The things we now think about and do. That we never thought about before. Have to say, I was not a cemetery type woman. The handful of funerals I’d been to were crematorium jobs. Fleeting, discrete events. Very sad, very strange, slightly awkward, out of place and unanchored. That’s all changed.
Got a grave to tend now. A woodland one so minimum work really. We had a few months of watering. And some autumn planting for a spring display of wildflowers, organised by my mum and dad. Now it’s all about fallen leaves and changing colours.
The big news in cemetery world (I suspect it’s a fairly low key news space generally) is LB has a tree. The cemetery staff planted it so carefully we wondered if it had been there all along. We’d just not noticed it. They also carefully replaced his collection of lorries,buses and Eddie Stobart memorabilia around it. You’re not really supposed to have stuff in this section of the cemetery but I think the cemetery staff pretend not to notice. He was only 18.

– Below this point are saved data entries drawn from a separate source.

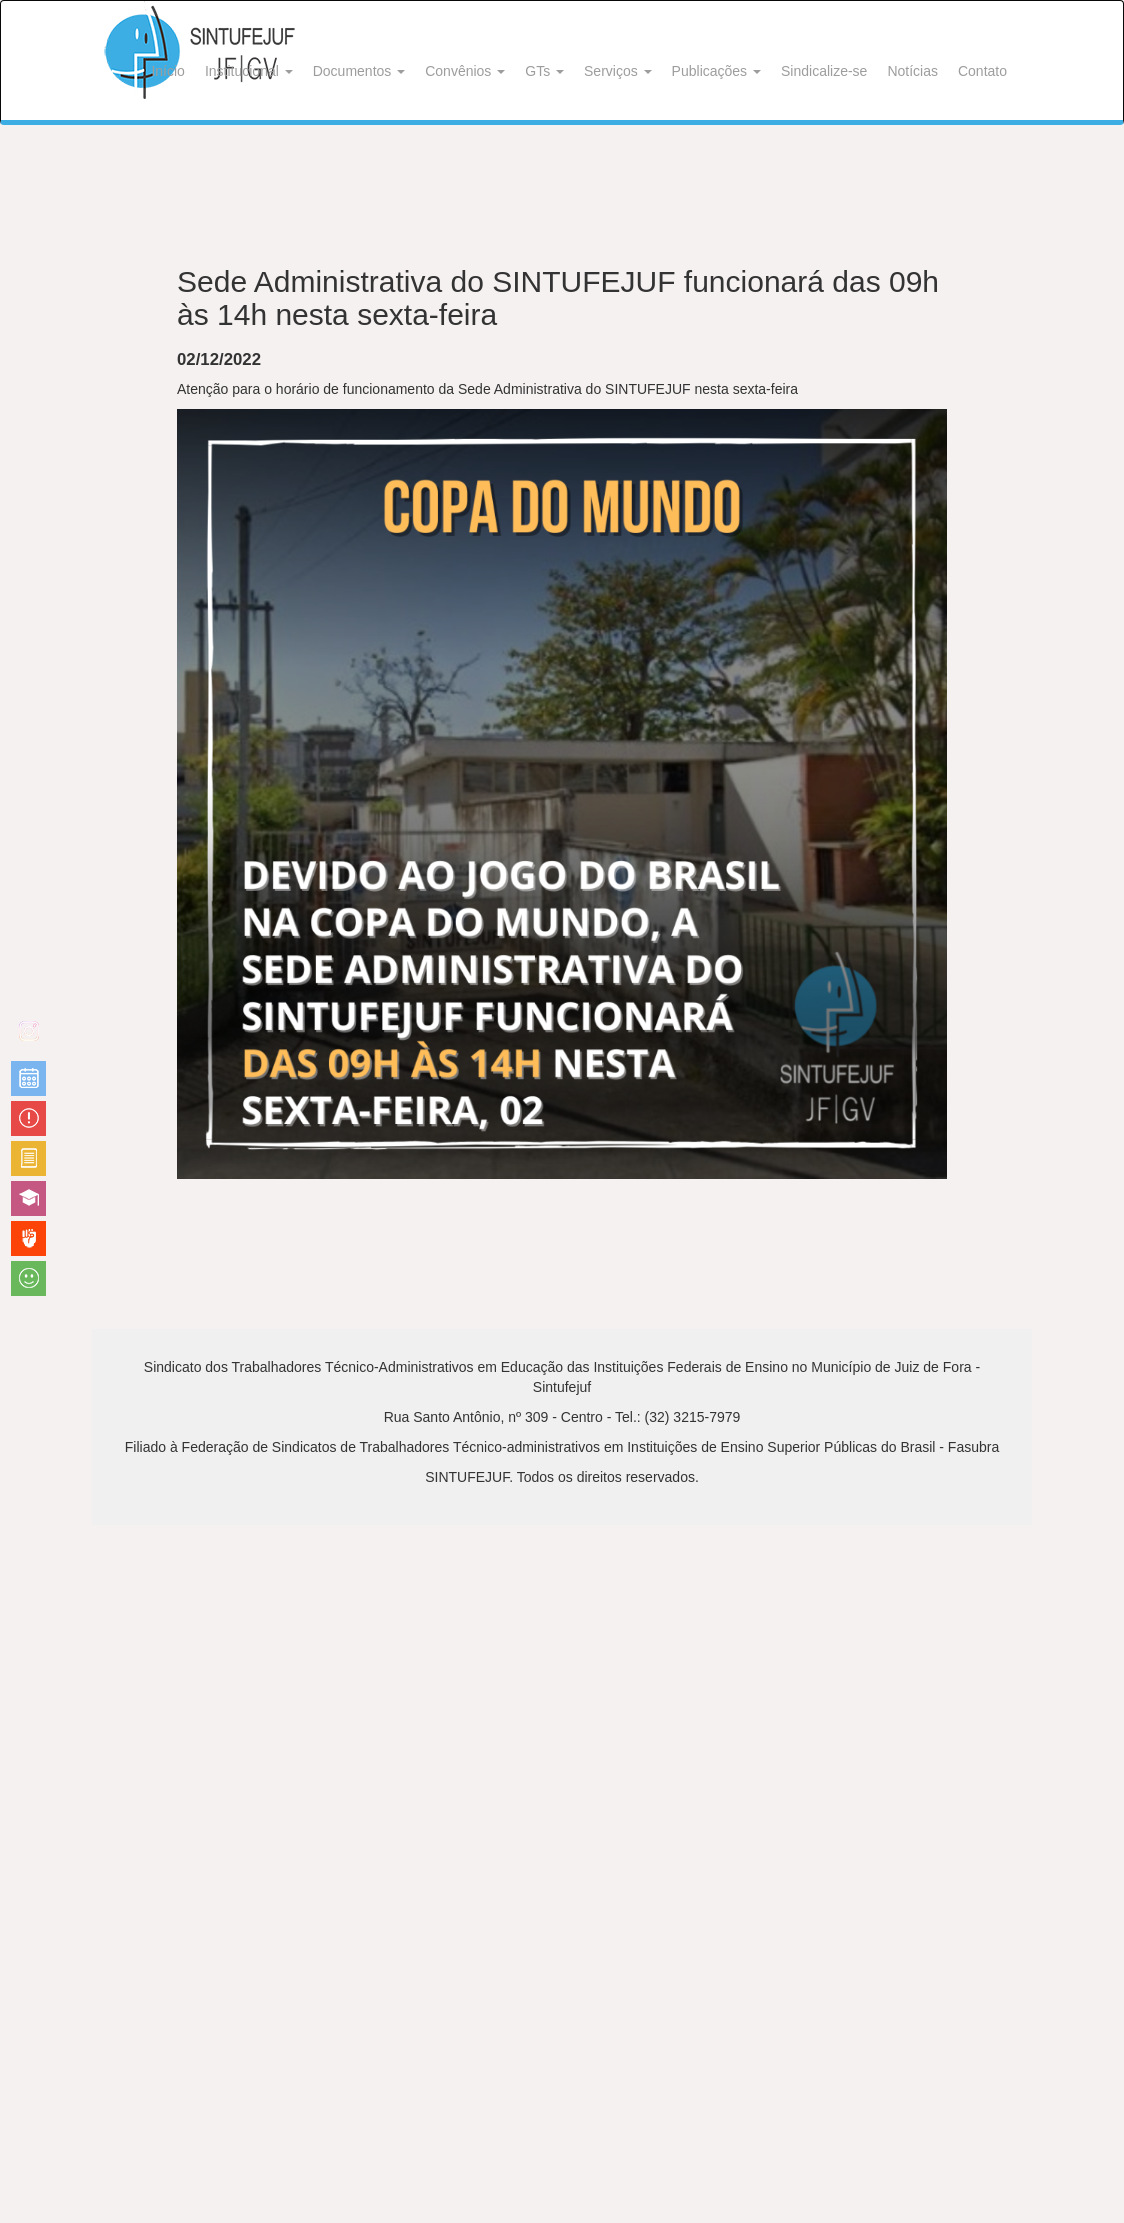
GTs (544, 71)
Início (167, 71)
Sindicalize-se (824, 71)
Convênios (465, 71)
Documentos (359, 71)
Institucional (249, 71)
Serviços (618, 71)
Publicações (716, 71)
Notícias (912, 71)
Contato (982, 71)
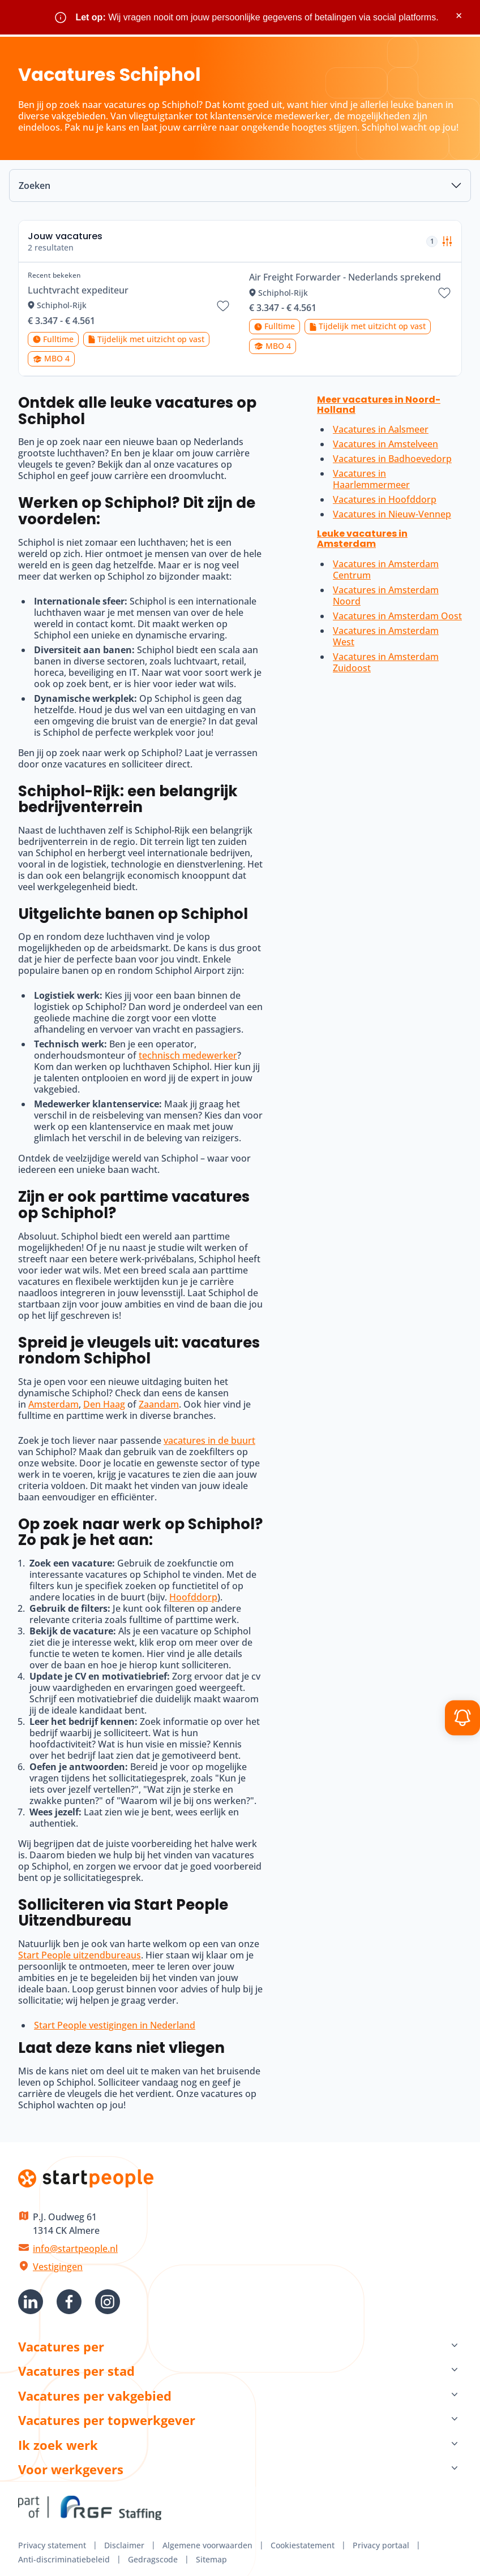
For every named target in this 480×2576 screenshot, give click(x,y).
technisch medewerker (188, 1055)
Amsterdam (53, 1404)
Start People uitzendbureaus (79, 1955)
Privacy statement (52, 2545)
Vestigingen (58, 2266)
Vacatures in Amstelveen (385, 444)
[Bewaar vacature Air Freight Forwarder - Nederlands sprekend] (444, 293)
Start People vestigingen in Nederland (114, 2025)
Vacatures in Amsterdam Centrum (386, 569)
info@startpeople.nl (75, 2248)
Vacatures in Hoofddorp (384, 499)
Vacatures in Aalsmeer (380, 429)
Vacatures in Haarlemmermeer (371, 479)
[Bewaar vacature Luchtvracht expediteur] (223, 306)
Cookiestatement (303, 2545)
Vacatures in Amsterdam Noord (386, 595)
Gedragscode (153, 2559)
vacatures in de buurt (209, 1440)
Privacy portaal (381, 2545)
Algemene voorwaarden (207, 2545)
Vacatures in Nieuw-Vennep (392, 514)
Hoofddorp (193, 1597)
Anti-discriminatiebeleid (64, 2559)
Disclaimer (124, 2545)
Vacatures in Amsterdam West (386, 636)
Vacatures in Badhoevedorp (392, 458)
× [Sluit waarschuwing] (459, 15)
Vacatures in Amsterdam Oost (397, 616)
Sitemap (211, 2559)
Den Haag (104, 1404)
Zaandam (159, 1404)
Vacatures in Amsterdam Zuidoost (386, 662)
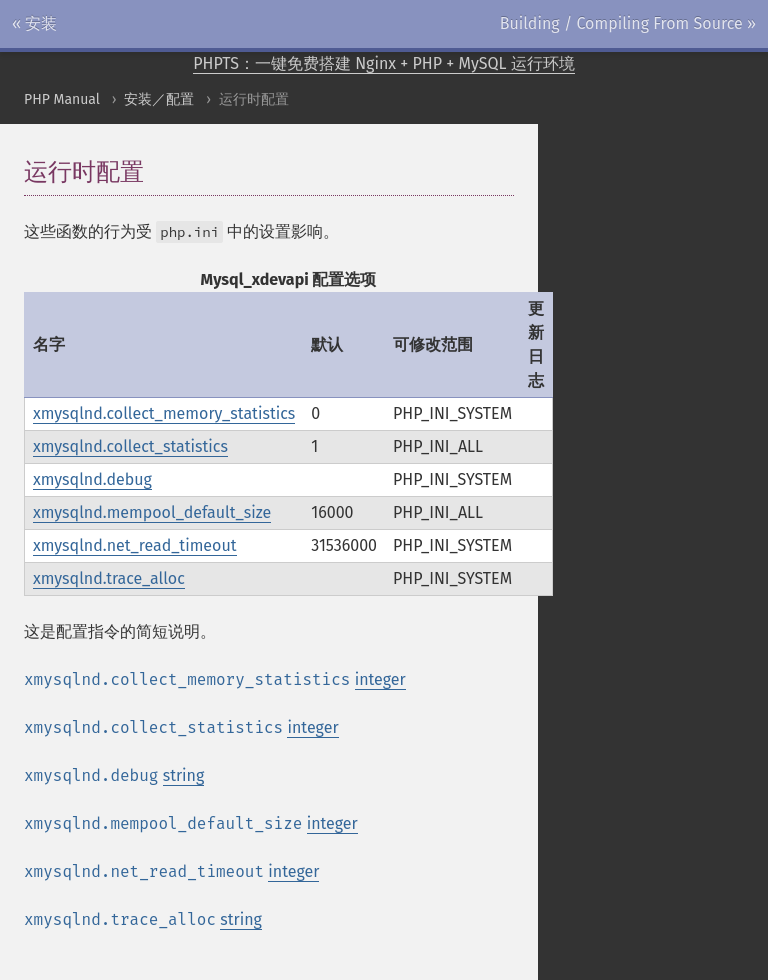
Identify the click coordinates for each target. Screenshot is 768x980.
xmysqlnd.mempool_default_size (152, 512)
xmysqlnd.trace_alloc (109, 578)
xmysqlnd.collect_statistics (130, 446)
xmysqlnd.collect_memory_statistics (164, 413)
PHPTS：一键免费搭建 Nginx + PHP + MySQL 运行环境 (384, 63)
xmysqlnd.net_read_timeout (135, 545)
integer (380, 679)
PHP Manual (62, 99)
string (184, 775)
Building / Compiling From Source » (628, 23)
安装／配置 (159, 99)
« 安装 (34, 23)
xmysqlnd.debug (92, 479)
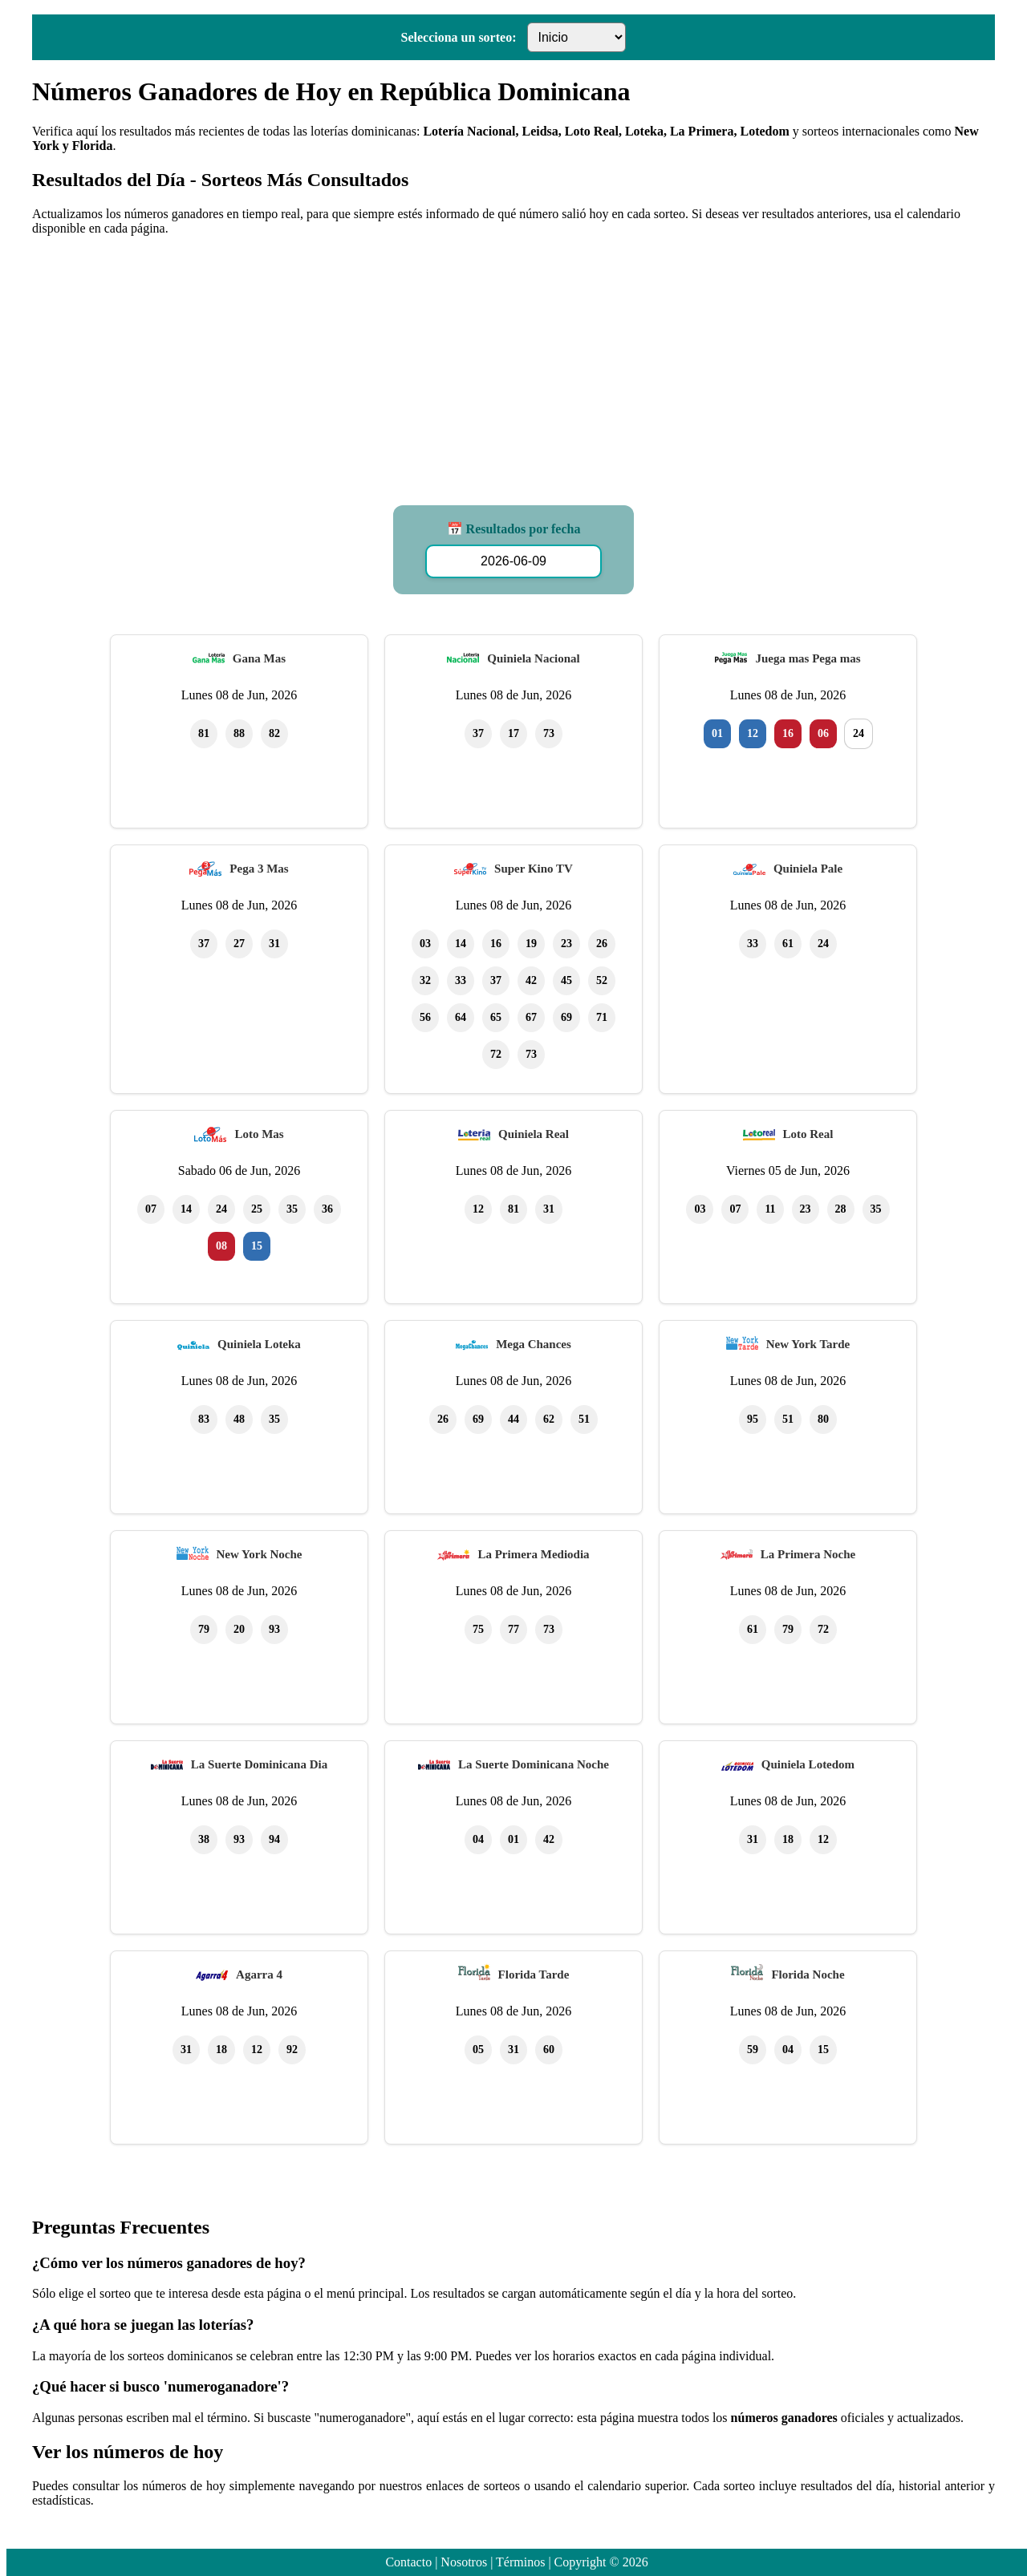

LB is in good company. J.R. Tolkien is buried a hundred metres away, drawing a steady set of visitors from around the world. Co-founder of Healthtalkonline, Ann McPherson is close by. And local author, and husband of a friend/colleague, Tim Griggs, sadly joined LB under the trees only a few weeks ago.
Odd, but weirdly comforting, space.
I love going to my family graves – they are all next to each other and this may sound strange I get a comfort – the mainman calls his grandparents grave ”Granddad’s house” so when we go to Granddads House – we clean the stone – fresh flowers – clear the leaves [that’s the Main-mans job] in the summer we will cut the grass and take drinks and sandwiches. The cemetery is a community – meeting people – exchanging stories….. and when it’s time to go home the mainman always says bye bye Gaga and kisses the flowers……… [and of course there is the wild life]
So the next time you go to LBs ‘House’ say me and the main-man send our love…..xx
We often go to Sam’s grave. Before he died, we had no plans (for Sam or any of us) but I’d always thought of cremation as the likely way to go.. However, (like having a child with disabilities) plans, ideas and reality rarely collide. We went for a burial and have no regrets. Sam lies in a lovely spot where the sun shines most of the day. It’s on an avenue of Poplars opposite a part of the grounds that’s a ‘wildlife’ haven. The lady we met a couple of times beforehand gave us lots of time and really cared about what is a very important decision in the midst of the awful days following Sam’s sudden death.
I have always like walking through graveyards. So peaceful, interesting and underlying stories of so many.
Living so far from family and home, we three are the only visitors. Living as a partially ‘hidden’ family through circumstances for 18 years, very few were close to Sam. However, those who knew him were extra special people and remember him and of course, we feel him in our hearts every day.
there is a tradition, i think it is jewish where you take a pebble or small stone you picked up from where ever you have been as it symbolises that the person is in your thoughts where ever you travel. I think it is a very lovely tradition.